Minha mãe —que eu conheci com 18 anos, visto que eu tinha ainda muito jovem— não foi sempre desta forma. Eu acho que se fez a si mesma. Ela, filha de militares, era muito prudente e demure em tudo. A existência é o que a tornou a mulher que é hoje. Com os anos, cada vez dão menos pudor as coisas, apanhar o touro pelos chifres e a cada dia que passa é mais livre, e para mim é isto o que eu desejaria de passar. A Carmina se lhe perceba, além disso, um magenetismo especial. Isso não é ficção, O assunto central de Carmina e amém é a morte, o

A morte é uma coisa raríssima. Toda humanidade tenta ter uma ligação com a morte de negação, de não ambicionar saber e não tê-la presente. Para mim é uma coisa que me apavora, não somente a minha morte, que é inevitável, entretanto a morte de seus entes queridos, que é o que mais terror fornece. Tudo o que resta é esperar que almejo que tudo siga o teu curso natural e que sempre sejam os filhos que sepultem os pais, mas há que aceitar que a morte faz parte da existência. Como você consegue o equilíbrio entre drama e comédia? Esse era um pouco o estímulo, continuar fazendo comédia em um quadro tão trágico como o de morte.

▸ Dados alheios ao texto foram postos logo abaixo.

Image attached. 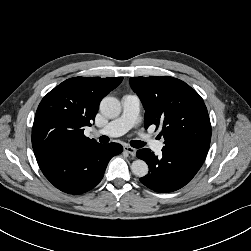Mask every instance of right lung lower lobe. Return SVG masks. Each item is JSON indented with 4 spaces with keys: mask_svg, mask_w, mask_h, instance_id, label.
Here are the masks:
<instances>
[{
    "mask_svg": "<svg viewBox=\"0 0 251 251\" xmlns=\"http://www.w3.org/2000/svg\"><path fill=\"white\" fill-rule=\"evenodd\" d=\"M122 151L117 143L97 144L36 159L45 177L56 188L69 194H81L101 181L110 159Z\"/></svg>",
    "mask_w": 251,
    "mask_h": 251,
    "instance_id": "right-lung-lower-lobe-1",
    "label": "right lung lower lobe"
}]
</instances>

Mas, como te dizia, a inspiração é a realidade, onde está todo misturado, e é em velatorios onde as pessoas entra a risada frouxa. Partindo daí, observar os dados, você irá ver esta coisa tão berlanguiana de retratos sociais muito escuras em que você não tem mais medicamento que sorrir. O outro amplo tópico é a família, que por este caso se torna algo quase metacinematográfico.

Como vive esta combinação de seus mundos profissional e familiar? Foi como uma espécie de reconciliação ou de encontro. Não é que tenhamos estado nunca estão fartos, todavia eu a todo o momento fui muito retirado de minha família. Tenho sido bastante livre e tenho estado muito retirado de minha família, com muito bom humor, mas a todo o momento o meu.